Another one who I mentioned in my OP is Kodaly, not many people know how he was at odds with all the regimes to rule Hungary, at one stage he lost his job at the Budapest music academy and had his music banned. He was in the resistance during the war and after that heavily involved in the 1956 uprising. Finally, he was recognised by the more moderate regime to take charge after that, and his Kodaly method of teaching music was instituted across schools in Hungary.

There are many stories like this, many of these quiet achievers, these on the surface unassuming composers, did a lot for music and much else. Think of Dvorak how his soujurn to America meant so much for native composers there. Ives revered him. Another one is Elgar, who was the first British composer to make an impact for hundreds of years after Purcell, thus ending the period when the UK was called "the land without music."

So there you go. These people might not have had outwardly turgid and melodramatic lives fit to be made into some opera, but they did what they did for music and beyond, and I think its high time that their contribution was seen in a more positive light than it often is. They're not just boring or second rate, that's what I'm saying (far from it!).


----------



## Sid James (Feb 7, 2009)

Vesteralen said:


> I'm not sure about this, but I think a factor that is equally important in many composers' achieving status after their death is having a champion.
> 
> ...
> 
> I guess all this is arguable - but it's a point worth thinking about.


I think that is a good point, and related to this thread. I'd add that during their lifetime, composers of have these partnerships. Vaughan Williams, who you mention, entrusted many of his premieres to Sir Adrian Boult. Delius had Beecham, who was the only conductor to champion his music in the UK at the time. You go further back and its the same. Brahms recommended his publisher Simrock to take on Dvorak and the rest was history. Liszt did a similar thing for Smetana, playing a piano piece by him and letting the powers that be know that here was a major talent. There are positive stories like this, despite many of the personalities of classical music being, well how do I put it, like dog eat dog a lot of the times.

Which brings me to this:



Huilunsoittaja said:


> There are exceptions to all theories, but there is considerable evidence in favor of a general bias for those composers that were more pain-ridden and "free-thinking." Isn't it basically the truth that in general, "innovative" composers are always more appreciated? The composer with the loudest mouth wins. It's a kind of survival of the fittest.
> ...


Well I think its what LinderianSea said, that Romantic thing about an artist struggling against the weight of society and fighting for recognition and acceptance. Truth is that I think that egomaniacs tend to draw people in, not only in music but in other things too. Look how popular the TV chef Gordon Ramsay was a number of years ago. He comes across as a totally obnoxious person, but that adds to his glamour or whatever, it adds to his on screen persona. So many stars are like this, and in their own day, many composers where stars of one kind or another.

Many have said on this forum how in effect Beethoven got the ball rolling with this trend.

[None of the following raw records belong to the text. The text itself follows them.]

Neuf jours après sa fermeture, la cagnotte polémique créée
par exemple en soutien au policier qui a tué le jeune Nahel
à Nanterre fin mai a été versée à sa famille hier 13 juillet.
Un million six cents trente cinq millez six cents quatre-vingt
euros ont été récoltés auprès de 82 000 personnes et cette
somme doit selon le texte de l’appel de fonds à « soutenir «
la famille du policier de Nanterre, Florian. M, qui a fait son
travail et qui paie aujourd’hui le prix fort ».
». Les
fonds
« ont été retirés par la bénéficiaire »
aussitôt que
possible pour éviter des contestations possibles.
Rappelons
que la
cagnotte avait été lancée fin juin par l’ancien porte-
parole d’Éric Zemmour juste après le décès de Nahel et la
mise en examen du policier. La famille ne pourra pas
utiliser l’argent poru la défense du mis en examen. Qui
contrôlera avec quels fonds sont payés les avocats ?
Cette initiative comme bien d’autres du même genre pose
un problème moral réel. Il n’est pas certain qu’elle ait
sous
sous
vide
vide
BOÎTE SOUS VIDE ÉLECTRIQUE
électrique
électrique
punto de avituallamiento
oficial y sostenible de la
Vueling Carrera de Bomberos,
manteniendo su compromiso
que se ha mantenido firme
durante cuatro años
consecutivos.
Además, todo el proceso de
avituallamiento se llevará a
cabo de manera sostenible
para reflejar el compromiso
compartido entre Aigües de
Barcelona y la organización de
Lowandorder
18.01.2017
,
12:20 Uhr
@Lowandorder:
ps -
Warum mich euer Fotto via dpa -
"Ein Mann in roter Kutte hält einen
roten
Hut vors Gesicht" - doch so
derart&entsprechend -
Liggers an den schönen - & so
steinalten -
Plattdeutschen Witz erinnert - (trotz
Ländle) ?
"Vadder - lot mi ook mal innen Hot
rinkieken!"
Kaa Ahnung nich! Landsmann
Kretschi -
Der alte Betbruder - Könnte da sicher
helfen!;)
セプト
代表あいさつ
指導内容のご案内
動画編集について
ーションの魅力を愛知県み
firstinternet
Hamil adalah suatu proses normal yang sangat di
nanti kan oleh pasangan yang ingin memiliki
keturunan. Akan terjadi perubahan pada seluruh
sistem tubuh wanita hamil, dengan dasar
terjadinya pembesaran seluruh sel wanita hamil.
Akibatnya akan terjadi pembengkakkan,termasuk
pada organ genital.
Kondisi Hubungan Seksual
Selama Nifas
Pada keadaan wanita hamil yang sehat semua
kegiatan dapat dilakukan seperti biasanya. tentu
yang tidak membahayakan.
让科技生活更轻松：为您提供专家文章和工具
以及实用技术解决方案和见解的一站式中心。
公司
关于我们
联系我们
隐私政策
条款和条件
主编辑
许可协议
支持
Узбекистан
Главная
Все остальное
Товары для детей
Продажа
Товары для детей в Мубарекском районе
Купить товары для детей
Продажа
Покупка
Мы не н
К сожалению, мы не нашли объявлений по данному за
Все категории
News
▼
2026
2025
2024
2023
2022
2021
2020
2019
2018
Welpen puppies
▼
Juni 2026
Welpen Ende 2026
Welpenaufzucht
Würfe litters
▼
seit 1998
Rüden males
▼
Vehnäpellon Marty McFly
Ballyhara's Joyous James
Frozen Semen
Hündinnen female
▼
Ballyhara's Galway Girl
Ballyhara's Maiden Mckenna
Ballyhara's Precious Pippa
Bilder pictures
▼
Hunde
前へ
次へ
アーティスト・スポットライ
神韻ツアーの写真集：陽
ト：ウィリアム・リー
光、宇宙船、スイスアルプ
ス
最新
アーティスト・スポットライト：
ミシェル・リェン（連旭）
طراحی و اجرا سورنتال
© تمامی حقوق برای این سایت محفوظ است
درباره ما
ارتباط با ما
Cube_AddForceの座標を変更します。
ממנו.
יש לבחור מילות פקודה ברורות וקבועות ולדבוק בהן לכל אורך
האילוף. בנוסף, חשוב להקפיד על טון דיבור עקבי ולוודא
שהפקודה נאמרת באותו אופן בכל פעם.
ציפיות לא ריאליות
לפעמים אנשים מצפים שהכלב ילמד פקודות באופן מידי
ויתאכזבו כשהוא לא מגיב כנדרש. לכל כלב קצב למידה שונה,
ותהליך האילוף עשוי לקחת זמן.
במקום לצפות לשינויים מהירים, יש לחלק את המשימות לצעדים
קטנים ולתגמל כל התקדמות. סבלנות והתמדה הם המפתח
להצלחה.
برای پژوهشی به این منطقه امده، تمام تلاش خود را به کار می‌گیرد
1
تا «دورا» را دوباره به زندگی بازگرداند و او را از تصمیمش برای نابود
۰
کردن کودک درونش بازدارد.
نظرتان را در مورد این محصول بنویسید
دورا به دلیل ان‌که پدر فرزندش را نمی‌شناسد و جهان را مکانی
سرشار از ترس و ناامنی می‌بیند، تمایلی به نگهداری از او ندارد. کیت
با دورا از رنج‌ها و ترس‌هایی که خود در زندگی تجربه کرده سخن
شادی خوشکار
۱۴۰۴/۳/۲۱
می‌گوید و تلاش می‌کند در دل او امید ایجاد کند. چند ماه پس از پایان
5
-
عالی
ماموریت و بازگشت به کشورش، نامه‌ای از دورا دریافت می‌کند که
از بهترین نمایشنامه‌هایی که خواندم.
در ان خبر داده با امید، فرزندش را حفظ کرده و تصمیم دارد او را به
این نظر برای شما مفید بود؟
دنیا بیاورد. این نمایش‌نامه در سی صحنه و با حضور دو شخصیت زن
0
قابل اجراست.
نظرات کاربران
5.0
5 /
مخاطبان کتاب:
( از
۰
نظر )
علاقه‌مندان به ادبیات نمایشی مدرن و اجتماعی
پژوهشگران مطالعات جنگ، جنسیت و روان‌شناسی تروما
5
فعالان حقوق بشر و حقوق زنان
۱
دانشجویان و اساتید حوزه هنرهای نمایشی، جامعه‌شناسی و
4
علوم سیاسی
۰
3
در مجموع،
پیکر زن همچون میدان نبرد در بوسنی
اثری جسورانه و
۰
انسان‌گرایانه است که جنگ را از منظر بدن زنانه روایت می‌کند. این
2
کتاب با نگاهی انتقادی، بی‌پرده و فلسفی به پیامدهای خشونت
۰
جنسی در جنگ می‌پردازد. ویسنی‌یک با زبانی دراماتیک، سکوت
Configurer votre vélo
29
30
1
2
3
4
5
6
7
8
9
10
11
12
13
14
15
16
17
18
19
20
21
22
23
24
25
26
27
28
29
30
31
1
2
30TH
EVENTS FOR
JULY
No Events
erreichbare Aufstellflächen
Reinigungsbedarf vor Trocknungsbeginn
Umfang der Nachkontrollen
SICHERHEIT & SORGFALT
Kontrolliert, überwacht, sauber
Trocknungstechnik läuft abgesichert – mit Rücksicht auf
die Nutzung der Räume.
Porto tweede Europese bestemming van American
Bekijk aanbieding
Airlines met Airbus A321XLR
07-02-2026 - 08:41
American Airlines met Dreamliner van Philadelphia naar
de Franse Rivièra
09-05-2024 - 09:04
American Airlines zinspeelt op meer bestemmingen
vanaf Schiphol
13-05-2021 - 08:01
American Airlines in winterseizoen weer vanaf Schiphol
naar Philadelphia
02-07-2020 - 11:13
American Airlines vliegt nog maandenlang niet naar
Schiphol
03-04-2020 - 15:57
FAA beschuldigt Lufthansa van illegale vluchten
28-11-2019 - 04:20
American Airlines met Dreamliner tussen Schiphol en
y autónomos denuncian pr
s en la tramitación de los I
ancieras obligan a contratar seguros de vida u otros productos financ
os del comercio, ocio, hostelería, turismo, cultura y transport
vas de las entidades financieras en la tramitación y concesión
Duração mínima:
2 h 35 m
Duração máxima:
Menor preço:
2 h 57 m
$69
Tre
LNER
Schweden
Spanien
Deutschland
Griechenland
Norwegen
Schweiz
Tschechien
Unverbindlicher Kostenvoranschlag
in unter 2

Then you had a string of difficult people coming in his wake. Wagner the megalomaniac, Liszt the satyr, Mahler the control freak, you had the triumvirate of Modernism - Schoenberg, Stravinsky, Bartok - being far from what I'd call 'nice' people, and I can go on. I see them as like many other creative types, brilliant yes, but also in many ways unhinged. Again, I'm not attempting to put down these composers (all of their music, except Wagner's, I like and even him I say is a composer equal to any of them), I am just putting into sharp contrast some of the issues that are the focus of this discussion.


----------



## Rapide (Oct 11, 2011)

Sid James said:


> Thanks for all your responses so far. Its been very interesting reading them.
> 
> What I'd add is that there is obviously this relationship between the inner life of a composer (say, what's going on in his mind) and the events in his own life and what's going on around him. A composer can have a relatively mundane life but yet have this amazingly rich inner life. *A good example is Haydn, whose life was not much of a big deal,* but of course in his music he shows himself as amazing on so many levels, from his innovations, to his teaching of and impacts on future generations of composers (notably Mozart and Beethoven, but also lesser known people like Pleyel), to his mastery of so many genres and I can go on.
> 
> ....




Haydn's life not much of a big deal? I would disagree. Let me point out the historical facts for you. For most of his life he was employed by one of the most powerful aristocrats in the Austrian-Hungarian empire, and was certainly one of the very highest paid staff member there. He might have been treated like a regular servant but the artistic significance of his career there was certainly one BIG DEAL. And by the time he was near retirement, he was the most most famous composer in Europe having reached the pinnacle of his career with his grand public concerts in Paris and of course London. His mastery of the Classicism was thanks to his long career at the Esterhazy court.


----------



## Rapide (Oct 11, 2011)

Sid James said:


> ...There are positive stories like this, despite many of the personalities of classical music being, well how do I put it, like dog eat dog a lot of the times.
> 
> ....


The dog-eat-dog analogy is found in all walks of life. Competitive spirit in many folks. As an artist myself, while I endeavour to teach others, I am often weary what's going on behind my own artistic-back. It's not a leftist's charity.


----------



## BurningDesire (Jul 15, 2012)

Rapide said:


> Cage's gimmickery efforts in promoting his sounds were doomed to failure anyway. Nice guy or evil genius in this case for Cage, it's all practically irrelevant as far as his posterity is concerned.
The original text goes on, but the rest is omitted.